- **What you are asked to do**
Where the records below have a line with "guide", that line is to be copied.
● ● ● ●
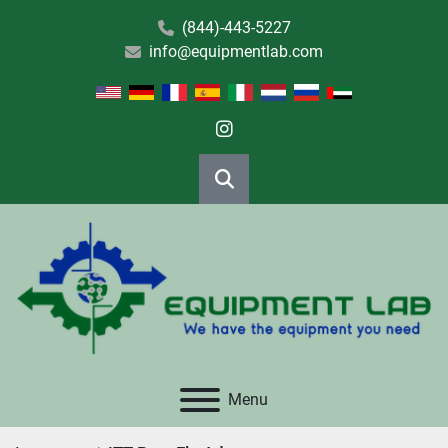
(844)-443-5227
info@equipmentlab.com
instagram
Search
Menu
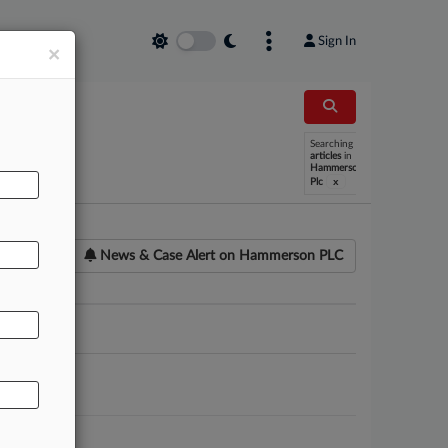
Sign In
×
Searching
articles
in
Hammerson
x
Plc
News & Case Alert on
Hammerson PLC
ounsel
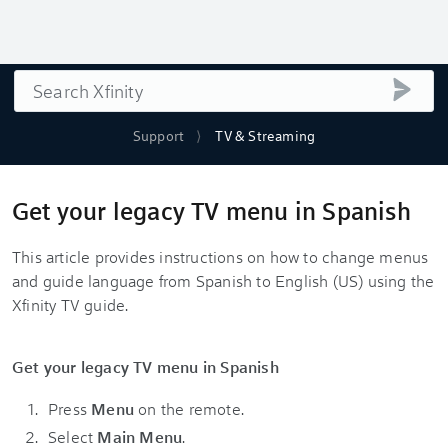
Search
submi
Support
TV & Streaming
Get your legacy TV menu in Spanish
This article provides instructions on how to change menus
and guide language from Spanish to English (US) using the
Xfinity TV guide.
Get your legacy TV menu in Spanish
Press
Menu
on the remote.
Select
Main Menu
.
● ● ● ●
- **Task response**
and guide language from Spanish to English (US) using the
Xfinity TV guide.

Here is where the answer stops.